Katsuki manteve-se na porta até ver o carro de Shoto distanciar-se pela rua. Uma parte dele queria se certificar que Todoroki realmente iria embora, enquanto a outra queria postergar ao máximo o momento em que estaria totalmente sozinho com Todoroki Haru. Crianças eram, afinal, sempre um território perigoso. Fechando a porta com cuidado, Bakugo carregou Haru pelo apartamento até o quarto principal – onde Katsuki e Izuku dormiam – e acomodou aquela miniatura de gente entre as cobertas. Haru mal se mexeu. Ele era conhecido por ter o mesmo sono pesado do pai, o que Midoriya sempre dizia ser uma semelhança muito fofa.

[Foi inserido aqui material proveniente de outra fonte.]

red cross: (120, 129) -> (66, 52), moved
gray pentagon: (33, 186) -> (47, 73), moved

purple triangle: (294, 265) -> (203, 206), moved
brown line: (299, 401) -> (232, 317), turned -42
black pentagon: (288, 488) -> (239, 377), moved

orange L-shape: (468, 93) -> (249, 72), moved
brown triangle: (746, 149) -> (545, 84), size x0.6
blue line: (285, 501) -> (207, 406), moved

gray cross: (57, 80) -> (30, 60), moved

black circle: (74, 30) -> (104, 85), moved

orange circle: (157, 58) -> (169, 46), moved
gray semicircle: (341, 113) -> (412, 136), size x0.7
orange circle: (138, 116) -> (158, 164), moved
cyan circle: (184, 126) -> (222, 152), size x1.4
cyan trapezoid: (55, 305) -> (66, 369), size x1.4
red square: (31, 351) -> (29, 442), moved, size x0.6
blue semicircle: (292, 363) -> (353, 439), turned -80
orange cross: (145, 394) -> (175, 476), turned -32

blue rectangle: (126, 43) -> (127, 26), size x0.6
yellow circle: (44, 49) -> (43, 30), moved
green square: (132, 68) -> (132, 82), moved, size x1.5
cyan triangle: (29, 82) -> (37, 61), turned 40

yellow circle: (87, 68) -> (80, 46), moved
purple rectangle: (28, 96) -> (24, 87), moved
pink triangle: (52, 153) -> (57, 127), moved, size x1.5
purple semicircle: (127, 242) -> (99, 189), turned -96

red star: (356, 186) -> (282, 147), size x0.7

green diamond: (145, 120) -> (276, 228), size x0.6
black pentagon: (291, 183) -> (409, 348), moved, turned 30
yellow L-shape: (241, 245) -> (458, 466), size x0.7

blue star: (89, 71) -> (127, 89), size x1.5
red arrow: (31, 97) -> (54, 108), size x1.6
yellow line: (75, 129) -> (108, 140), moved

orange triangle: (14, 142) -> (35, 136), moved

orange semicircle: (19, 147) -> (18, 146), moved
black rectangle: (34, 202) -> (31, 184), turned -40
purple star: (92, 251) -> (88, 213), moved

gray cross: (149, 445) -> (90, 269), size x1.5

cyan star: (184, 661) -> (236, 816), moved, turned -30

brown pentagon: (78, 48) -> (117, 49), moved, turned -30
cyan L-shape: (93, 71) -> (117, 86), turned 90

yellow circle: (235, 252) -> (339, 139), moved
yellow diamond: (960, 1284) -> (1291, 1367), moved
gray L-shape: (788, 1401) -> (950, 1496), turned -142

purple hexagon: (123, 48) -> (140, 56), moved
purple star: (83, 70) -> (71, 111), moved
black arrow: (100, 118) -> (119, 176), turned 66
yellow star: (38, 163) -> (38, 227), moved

Depois de deixar as coisas do menino em um canto do quarto, Bakugo sentou-se na beirada da cama e observou o pequeno. Assim como Shoto, Haru tinha os cabelos e os olhos de duas cores. Diferente do pai, no entanto, Haru tinha os cabelos do lado esquerdo pretos como os da mãe. Com seus recém-completados cinco anos, Haru já despertara a individualidade de gelo e possuía uma maestria com o elemento que seu pai desconhecia. O controle dele, com certeza, tinha sido herdado da mãe. Desde o nascimento, todos esperavam que o futuro de Haru seria brilhante, o futuro de um herói... se, claro, não houvesse um "porém". Katsuki desviou o olhar para a bolsa de remédios do garoto e sentiu-se mal. Estava sem sono quando deixou o quarto em direção ao banheiro.